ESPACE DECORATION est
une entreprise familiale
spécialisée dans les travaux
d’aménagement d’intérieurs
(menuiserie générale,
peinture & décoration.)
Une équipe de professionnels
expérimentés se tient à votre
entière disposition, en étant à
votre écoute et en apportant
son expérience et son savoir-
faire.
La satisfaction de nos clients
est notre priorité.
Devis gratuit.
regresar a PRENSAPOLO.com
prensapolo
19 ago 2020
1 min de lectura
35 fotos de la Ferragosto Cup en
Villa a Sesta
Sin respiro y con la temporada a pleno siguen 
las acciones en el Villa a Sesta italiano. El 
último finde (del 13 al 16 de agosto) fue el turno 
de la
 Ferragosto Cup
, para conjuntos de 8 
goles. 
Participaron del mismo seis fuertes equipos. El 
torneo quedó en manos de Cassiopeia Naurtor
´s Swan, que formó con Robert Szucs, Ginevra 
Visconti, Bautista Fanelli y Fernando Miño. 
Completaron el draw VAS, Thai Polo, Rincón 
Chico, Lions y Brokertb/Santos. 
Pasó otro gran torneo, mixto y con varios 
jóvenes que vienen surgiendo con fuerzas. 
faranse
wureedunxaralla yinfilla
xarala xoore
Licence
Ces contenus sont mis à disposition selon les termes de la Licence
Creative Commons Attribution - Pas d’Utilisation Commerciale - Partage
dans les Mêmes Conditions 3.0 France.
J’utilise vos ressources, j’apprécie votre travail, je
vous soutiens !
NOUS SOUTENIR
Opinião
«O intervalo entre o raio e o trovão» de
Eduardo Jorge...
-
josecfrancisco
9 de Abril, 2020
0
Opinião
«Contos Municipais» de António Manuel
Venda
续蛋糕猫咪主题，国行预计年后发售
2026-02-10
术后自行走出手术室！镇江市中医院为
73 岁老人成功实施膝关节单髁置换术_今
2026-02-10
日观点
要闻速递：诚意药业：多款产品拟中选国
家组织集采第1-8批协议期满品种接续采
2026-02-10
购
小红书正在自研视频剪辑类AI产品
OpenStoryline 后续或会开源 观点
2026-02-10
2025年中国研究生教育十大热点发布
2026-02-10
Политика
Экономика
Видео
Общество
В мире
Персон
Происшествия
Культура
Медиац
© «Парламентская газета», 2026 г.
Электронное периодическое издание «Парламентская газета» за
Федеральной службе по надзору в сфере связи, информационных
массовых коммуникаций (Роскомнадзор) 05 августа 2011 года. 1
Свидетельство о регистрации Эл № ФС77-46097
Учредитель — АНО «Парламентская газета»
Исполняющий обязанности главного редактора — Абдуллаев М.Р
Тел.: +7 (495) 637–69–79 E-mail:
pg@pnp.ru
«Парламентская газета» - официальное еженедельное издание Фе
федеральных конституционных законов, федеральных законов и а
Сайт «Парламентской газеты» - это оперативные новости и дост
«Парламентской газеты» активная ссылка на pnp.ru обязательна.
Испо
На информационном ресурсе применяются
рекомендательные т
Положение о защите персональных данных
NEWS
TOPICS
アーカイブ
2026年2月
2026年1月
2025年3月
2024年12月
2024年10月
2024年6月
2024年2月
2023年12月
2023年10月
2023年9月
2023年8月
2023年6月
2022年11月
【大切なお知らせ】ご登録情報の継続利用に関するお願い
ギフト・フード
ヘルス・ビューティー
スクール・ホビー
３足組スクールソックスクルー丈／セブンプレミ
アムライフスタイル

···

> **The task**
What is the number of lines above that contain the string "torneo"? Answer with the number alone.

> **Response to the exercise**
2